Ex-président de la Fédération française de football (FFF) et président d’honneur de la Ligue des Hauts-de-France, le Berckois Fernand Duchaussoy prend la défense du foot en milieu rural.

Comment se portent le foot amateur et les « petits » clubs dans la région ?

Les Hauts-de-France comptent plus de 1 600 clubs et environ 240 000 licenciés. Même si les campagnes connaissent un certain nombre de difficultés, notre territoire a su préserver des équipes en milieu urbain ou périurbain ainsi qu’en zones rurales. C’est une richesse d’avoir toujours ces deux visages du foot car tous les publics peuvent le pratiquer.

À quelles difficultés faites-vous allusion pour les équipes situées à la campagne ?

Aujourd’hui, c’est humainement et financièrement compliqué en ville comme dans les villages. Il est certain que les clubs ou asso- ciations sportives rurales ont souffert de la désertification. C’est difficile de maintenir un effectif lorsque les jeunes de la commune partent étudier dans les métropoles. Heureusement, des clubs parviennent à en faire revenir certains pour jouer les matchs du week-end. Chapeau à eux ! Les ressources finan- cières (subventions, partenariats…) se font de plus en plus rares également. Pour y remédier, il faut organiser des événements : loto, brocantes, repas… Un autre problème se pose alors, celui de trouver des bénévoles pour l’organisation mais aussi des participants en nombre.

Pas facile donc la vie des clubs ruraux. Pourtant, ils peuvent avoir un rôle important dans les villages…

En effet, ils ont une place déterminante pour la vie des communes ! Les clubs font vivre les petits commerces et sont surtout les garants du lien social. Ils permettent aux parents et aux enfants de se rencontrer, aux habitants de se retrouver et d’échanger pendant les matchs, les entraînements ou les moments festifs en lien avec le club. C’est un ensemble. Avoir un beau stade et une équipe sont des atouts pour un village (attraits économique et sociétal).

Que faire alors pour redynamiser les territoires ?

Il devient impéra- tif que les instances du foot français se penchent davantage sur ce problème. Je pense qu’il faut alléger les législations en place. Les critères d’homologation (qualité du terrain, des vestiaires…) sont, par exemple, parfois trop stricts et provoquent la disparition irrémédiable d’équipes. De même que les fusions entre un ou plusieurs clubs ruraux qui sont parfois refusées, à titre réglementaire, alors qu’elles sont légitimes. J’ai été président de la Ligue nationale du football amateur de 2005 à 2010, mais je considère que nous ne sommes pas allés suffisamment loin dans cette démarche qui est pourtant capitale pour le maintien d’une activité footballistique dans les « zones d’ombre ».

L’engouement extraordinaire pour le foot suite à la victoire des Bleus en 1998 s’est donc éteint ?

Après son succès à la Coupe du monde 98, la France et ses clubs ont connu plus de 200 000 nouveaux licenciés. C’était énorme. Au-delà, cette victoire a généré plusieurs millions d’euros de retombées économiques. Cet argent a été redistribué en partie pour le financement de projets liés au football, via le fonds Fernand Sastre : achat de ballons ou d’équipements pour les clubs. Mais cette vitalité s’est rapidement étiolée et le nombre de licenciés a baissé depuis.

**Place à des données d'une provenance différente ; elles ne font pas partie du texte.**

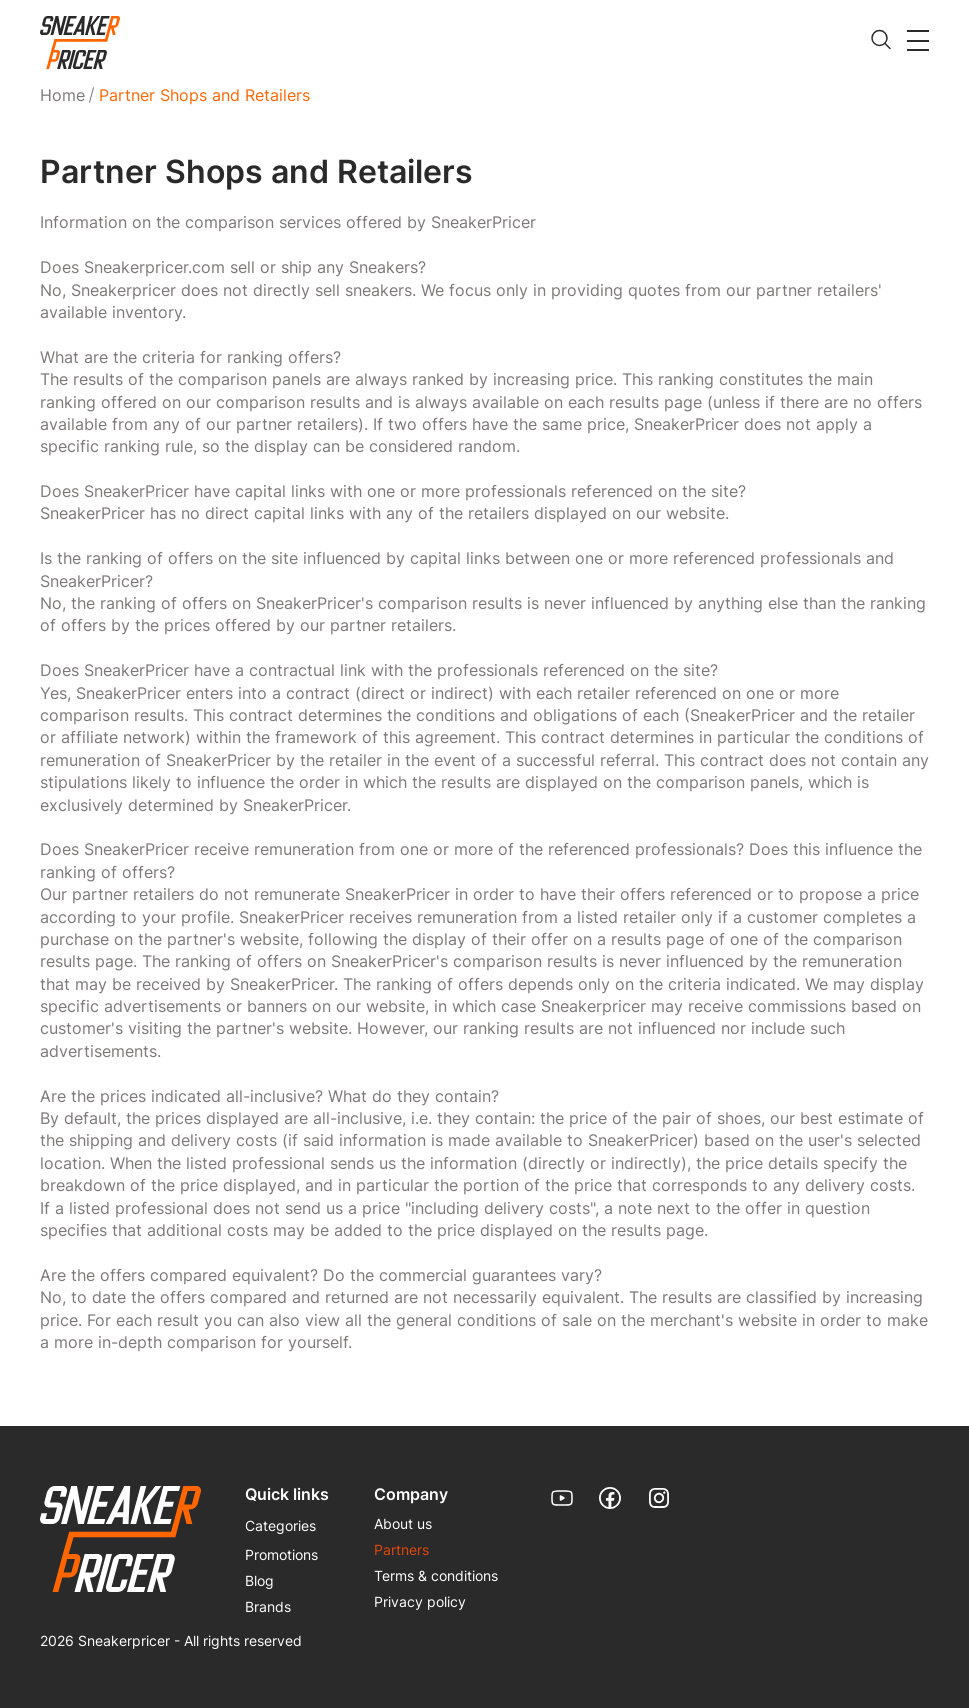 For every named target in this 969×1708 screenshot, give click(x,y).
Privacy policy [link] (420, 1601)
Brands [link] (268, 1606)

Quelle image gardez-vous du mondial 98 ?

Je retiens que c’est lors du match de 8e de finale entre la France et le Paraguay (1-0) à Lens que la ferveur est véritablement née. C’est difficile à croire mais le stade a eu du mal à se remplir. Il restait plus de 500 places à vendre la veille de la rencontre alors que les matchs entre nations étrangères affichaient complet depuis longtemps… Le football amateur régional s’est alors fortement impliqué pour que cet événement soit un succès populaire. J’ai appelé les présidents des districts pour leur proposer des tickets à la dernière minute et Bollaert s’est rempli. C’est à partir de ce match-là, et grâce à l’ambiance lensoise, que les Français ont commencé à croire en la victoire.

Durant votre carrière vous avez défendu le foot rural et ses valeurs. Pourquoi ?

J’ai commencé le foot au club de Rang-du-Fliers, en 3e division. Le stade était une « pâture », comme on disait à l’époque. Puis le club a grandi. Nous avons créé une école de foot et des équipes de tous âges. Je garde des souvenirs magiques de ces instants, en tant que joueur, qu’entraîneur et que président du club. Le foot amateur et rural représente mes racines. Je suis le foot d’en bas !

Le foot féminin trouve-t-il aussi un essor à la campagne ?

Oui, le foot féminin se développe bien. Des équipes se sont créées, y compris sur les territoires. La France avait un retard considérable à rattraper comparé à ses voisins en termes de nombre de licenciées. J’y crois beaucoup et je continue à combattre pour faire évoluer certaines mentalités, car, parfois, nous ne sommes malheureusement pas encore en terrain conquis…

Pour conclure, quel est votre meilleur souvenir de foot ?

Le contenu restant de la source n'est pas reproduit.